Israeli District Court Judge, Gidon Ginat, rules that electroshock treatments will not be administered against the patient’s will, including not during forced hospitalization in a closed ward of a psychiatric hospital. The judge cited patients not receiving adequate legal representation, as well as potential problems with how they determine a person to be “dangerous,” which may affect the person’s case.
This article is reprinted from other sources. The original was in Israel Hayom, an Israeli newspaper, and was written by Edna Adato. The English version was on occupypsychiatry.net, and was translated by Janna Weiss. Published August, 2013.
The Court: Electroshock treatments should not be forced on psychiatric patients
The ruling was issued in an appeal submitted by the Justice Department’s Tel Aviv and Central District Legal Aid Division, in the context of legal representation given to force hospitalized patients or patients who receive forced treatment in psychiatric hospitals throughout the country. The appeal dealt with a person’s right, even if force hospitalized, to not undergo treatment against his will, especially electroshock treatment, which is an invasive extreme treatment with medical implications.
The judge emphasized that the state has promised that professional entities in the Ministry of Health, the Justice Department and the State Attorneyl’s office would examine the issue of electroshock treatment to force hospitalized patients in depth. Attorney Limor Goldenberg-Hadad, Director of the Justice Ministry Tel Aviv District Legal Aid Division, emphasized that “the right to legal representation, recognized as a basic constitutional right, is of especially great importance in the protection of the rights of forced hospitalized patients.” According to her, in many cases, patients that reach the psychiatric committees are in a difficult mental state and do not understand the legal provisions.
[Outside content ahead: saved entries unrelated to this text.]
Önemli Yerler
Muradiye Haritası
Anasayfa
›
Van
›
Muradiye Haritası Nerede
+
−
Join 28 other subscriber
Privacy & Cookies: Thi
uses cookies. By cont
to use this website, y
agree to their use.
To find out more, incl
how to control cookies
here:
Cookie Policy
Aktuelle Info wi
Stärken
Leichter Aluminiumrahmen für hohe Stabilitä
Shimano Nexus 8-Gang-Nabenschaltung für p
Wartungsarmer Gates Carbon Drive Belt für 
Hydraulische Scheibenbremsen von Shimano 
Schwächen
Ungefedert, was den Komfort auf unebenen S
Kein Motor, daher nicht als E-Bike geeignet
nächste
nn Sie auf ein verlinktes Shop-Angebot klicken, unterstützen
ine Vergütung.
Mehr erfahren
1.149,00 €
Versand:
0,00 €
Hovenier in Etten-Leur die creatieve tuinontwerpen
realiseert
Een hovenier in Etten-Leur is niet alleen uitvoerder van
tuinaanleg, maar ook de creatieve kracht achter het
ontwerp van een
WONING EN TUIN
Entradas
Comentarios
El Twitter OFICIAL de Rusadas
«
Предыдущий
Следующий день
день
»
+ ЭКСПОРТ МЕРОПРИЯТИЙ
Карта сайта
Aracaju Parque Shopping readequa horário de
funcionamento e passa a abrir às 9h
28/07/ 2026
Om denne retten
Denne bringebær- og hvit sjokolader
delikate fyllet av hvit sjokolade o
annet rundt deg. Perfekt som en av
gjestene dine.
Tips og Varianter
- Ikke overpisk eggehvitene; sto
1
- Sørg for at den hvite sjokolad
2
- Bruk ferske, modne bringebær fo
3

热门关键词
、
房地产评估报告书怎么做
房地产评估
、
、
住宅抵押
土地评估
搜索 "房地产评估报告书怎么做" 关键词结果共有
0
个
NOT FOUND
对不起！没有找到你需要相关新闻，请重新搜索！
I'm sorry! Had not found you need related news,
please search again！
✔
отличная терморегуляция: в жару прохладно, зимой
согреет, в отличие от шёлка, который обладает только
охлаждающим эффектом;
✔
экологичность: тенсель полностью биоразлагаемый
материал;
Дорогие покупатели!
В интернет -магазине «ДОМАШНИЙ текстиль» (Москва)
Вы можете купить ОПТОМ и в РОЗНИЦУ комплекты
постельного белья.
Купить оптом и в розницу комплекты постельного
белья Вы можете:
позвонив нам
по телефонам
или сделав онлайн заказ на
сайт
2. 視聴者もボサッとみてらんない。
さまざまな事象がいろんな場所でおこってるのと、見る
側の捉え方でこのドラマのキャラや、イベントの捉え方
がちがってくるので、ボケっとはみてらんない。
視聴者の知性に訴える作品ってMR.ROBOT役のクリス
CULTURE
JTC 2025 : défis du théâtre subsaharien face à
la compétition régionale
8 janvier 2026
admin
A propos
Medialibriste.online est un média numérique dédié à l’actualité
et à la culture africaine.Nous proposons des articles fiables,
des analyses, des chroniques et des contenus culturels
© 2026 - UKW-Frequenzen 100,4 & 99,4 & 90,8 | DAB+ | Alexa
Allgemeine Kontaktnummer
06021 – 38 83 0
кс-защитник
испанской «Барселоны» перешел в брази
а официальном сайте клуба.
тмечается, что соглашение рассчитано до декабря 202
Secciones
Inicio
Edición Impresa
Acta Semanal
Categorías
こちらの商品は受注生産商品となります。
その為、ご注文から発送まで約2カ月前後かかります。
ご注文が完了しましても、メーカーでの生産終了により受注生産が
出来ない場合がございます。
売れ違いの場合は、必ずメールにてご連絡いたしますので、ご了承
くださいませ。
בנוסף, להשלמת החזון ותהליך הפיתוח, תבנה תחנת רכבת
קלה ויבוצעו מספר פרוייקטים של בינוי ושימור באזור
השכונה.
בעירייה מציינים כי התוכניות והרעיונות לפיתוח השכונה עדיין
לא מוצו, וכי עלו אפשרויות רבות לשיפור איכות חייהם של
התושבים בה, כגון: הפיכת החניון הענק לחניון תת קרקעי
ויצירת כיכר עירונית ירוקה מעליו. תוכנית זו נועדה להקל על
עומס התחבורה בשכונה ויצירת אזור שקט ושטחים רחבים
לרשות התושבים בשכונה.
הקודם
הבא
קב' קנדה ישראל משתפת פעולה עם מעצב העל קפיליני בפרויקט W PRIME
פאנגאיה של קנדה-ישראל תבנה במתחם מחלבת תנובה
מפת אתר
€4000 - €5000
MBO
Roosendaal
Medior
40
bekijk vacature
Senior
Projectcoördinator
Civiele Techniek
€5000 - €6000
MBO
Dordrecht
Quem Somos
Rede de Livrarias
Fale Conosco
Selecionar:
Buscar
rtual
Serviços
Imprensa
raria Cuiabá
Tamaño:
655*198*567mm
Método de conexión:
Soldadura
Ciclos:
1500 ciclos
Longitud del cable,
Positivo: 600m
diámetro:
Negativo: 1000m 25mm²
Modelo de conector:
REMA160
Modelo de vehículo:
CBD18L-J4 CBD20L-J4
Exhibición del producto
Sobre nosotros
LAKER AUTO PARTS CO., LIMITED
It can be ascertained from an internal document that the Division prepared, that the percentage of those discharged from forced hospitalization by psychiatric committees in recent years is 16.5%. According to the document, the significance of this is that were it not for the legal representation provided, hundreds of force hospitalized patients would evidently remain in closed wards for a longer time.
Moreover, according to the District’s findings, there were difficulties and shortcomings, among other things, in the realization of the rights of patients to legal representation, in stringent interpretation of the extent of the dangerousness of the patients, and in the administration of electroshock treatment during hospitalization. For instance, a woman patient arrived at the airport and stated that she had purchased a ticket on the Internet in order to travel to her home in Switzerland. However, she was told that the ticket was not there, and after an exchange with the attendants, the police were summoned. When the police found out that the woman had been force hospitalized in the past, they decided she was hallucinating and that she does not have a home abroad. She was transferred directly to Abarbanel [Psychiatric] Hospital and a force hospitalization order was issued. In the end, the woman was discharged, thanks to the involvement of Tel Aviv Legal Aid.